What is a typical product? It’s everything that grows in specific geographic areas, is cultivated according to work methods handed down from one generation to another and on which peculiar food traditions are based.
In particular, a product is considered “typical” when all the following features are present:
- A historical memory of all the traditions related to the product;
- The geographic localization of production areas;
- The quality of the raw materials used in production;
- The preparation techniques, the experience of the artisans, the tools used, the pacing, the means and the methods of the preparation.
Let’s find out more about the typical products of Valdichiana Senese.
The extra-virgin olive oil produced in Valdichiana Senese has two very peculiar features: it is bitter and it tingles. Those effects are actually quite positive: they are caused by polyphenols, which act as antioxidizing agents that slow down cellular aging. So, if you happen to taste our oil and find it slightly bitter and/or tingly, remember that it is not only a very high-quality oil, but a very healthy food too.
Its characteristics are highlighted when used uncooked on a variety of dishes, from vegetable and bean soups to meats, from crudités to cheeses – and don’t miss our traditional Tuscan bruschetta.
Even if you don’t like fatty hams, we bet you’ll make an exception for the cinta senese ham: its fat is rich in oleic acids, a substance that can also be found in olive oil and that keeps bad cholesterol and cardiovascular diseases at bay. Its texture is much more fluid and pleasant: you won’t even notice its presence.

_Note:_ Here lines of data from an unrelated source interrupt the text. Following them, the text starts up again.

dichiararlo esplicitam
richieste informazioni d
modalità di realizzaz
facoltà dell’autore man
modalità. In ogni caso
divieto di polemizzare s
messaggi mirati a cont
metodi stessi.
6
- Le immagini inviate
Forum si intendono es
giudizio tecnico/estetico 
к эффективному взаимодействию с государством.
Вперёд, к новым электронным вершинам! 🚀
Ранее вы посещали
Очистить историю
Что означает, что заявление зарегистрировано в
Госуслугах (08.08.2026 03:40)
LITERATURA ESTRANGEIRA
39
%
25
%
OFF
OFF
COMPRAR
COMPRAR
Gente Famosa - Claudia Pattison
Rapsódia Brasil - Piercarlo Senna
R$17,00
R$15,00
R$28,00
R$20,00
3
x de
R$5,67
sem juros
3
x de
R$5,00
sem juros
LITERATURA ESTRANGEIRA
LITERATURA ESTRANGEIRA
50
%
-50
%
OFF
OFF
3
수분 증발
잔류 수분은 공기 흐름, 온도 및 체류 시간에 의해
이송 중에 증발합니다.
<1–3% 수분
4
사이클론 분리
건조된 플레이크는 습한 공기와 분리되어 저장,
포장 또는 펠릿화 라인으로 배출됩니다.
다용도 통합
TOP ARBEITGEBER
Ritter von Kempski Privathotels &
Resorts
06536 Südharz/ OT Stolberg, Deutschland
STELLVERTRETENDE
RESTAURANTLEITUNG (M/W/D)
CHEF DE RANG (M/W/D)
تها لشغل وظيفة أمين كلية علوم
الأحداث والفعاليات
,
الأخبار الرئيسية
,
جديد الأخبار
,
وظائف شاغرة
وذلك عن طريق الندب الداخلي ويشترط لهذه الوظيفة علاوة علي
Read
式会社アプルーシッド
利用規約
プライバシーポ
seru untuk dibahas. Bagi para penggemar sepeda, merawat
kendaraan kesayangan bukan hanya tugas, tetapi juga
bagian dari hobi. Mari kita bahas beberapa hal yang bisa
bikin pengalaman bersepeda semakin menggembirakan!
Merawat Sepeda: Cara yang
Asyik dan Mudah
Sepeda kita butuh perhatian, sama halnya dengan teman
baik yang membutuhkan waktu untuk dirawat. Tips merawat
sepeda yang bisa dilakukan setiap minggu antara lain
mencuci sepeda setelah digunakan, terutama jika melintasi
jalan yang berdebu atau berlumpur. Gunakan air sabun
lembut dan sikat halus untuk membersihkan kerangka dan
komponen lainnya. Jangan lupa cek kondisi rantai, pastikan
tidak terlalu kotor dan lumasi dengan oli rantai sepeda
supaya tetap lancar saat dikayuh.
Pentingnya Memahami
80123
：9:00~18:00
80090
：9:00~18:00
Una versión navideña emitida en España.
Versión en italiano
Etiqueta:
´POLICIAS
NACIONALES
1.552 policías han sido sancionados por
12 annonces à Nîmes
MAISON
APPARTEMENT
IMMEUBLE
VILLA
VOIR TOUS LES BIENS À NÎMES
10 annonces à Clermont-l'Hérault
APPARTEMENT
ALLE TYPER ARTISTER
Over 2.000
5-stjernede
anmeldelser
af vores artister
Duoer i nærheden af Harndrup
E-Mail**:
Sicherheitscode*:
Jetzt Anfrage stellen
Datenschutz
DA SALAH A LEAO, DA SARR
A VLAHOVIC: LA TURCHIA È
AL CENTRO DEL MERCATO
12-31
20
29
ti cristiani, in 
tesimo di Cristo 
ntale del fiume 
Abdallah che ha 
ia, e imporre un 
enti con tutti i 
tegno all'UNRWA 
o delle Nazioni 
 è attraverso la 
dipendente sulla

Pecorino: a name, one thousand flavors: fresh, very fresh, hard, aged under ashes or straw, in walnut leaves or into pits in the terrain. And if this variety of flavors isn’t enough, try playing with contrasting tastes: we suggest tasting pecorino accompanied by honey or fruit/vegetable preserves.
The typical Tuscan landscape shows our wine-producing calling: kilometers upon kilometers of splendid vineyards cover the hills of Valdichiana and Val d’Orcia. The undisputed king of red wines in this land is the Sangiovese: a red grape of excellent quality and character that is not easy to grow and cultivate, giving different results depending on the microclimate and the terrain on which it grows.
The Chianina is the world’s largest cattle breed; it originates in Valdichiana. This giant, docile bovine has been our treasured ally for centuries, thanks to its aptitude for work and the quality of its meat. The authentic “Florentine steak” (Bistecca alla Fiorentina) comes from the meat of this animal: here, it’s still raised the traditional way, letting it live a healthy lifestyle and respecting its biological clock.
“Shall we have a bit of Vin Santo?” is the customary phrase you’ll hear at the end of any meal, is the offer to an incoming guest, an invitation to conviviality and to lift one’s spirits with the touch of something sweet. Cantucci and Vin Santo is not only a dessert, is the Tuscan way of sharing a slice of happiness.
Next, we have a kind of pasta that is hand-crafted in the Senese countryside – somewhat akin to spaghetti, but with a rawer look. This pasta is very versatile, and the only limit in the choice of the accompanying sauce is the inspiration of the “massaie” (housewives) of the Chiana. Expect to encounter, in your travels through Valdichiana senese, the pici all’aglione, pici with Chianina ragu, pici cacio e pepe (with cheese and ground pepper) and pici alle briciole (with breadcrumbs).
The Aglione is a giant variety of garlic with a peculiar tingling aroma – although it actually has a much more delicate flavor than regular garlic. It’s ivory white, almost spherical (barely flattened at its poles), and hosts typically six big and distinct bulblets. The weight of this kind of garlic can go up to 800 grams. The Aglione della Valdichiana is a plant used in the traditional Tuscan cuisine, favored because of its particular organoleptic properties, its sugary flavor and its high digestibility (insofar as it doesn’t contain allin).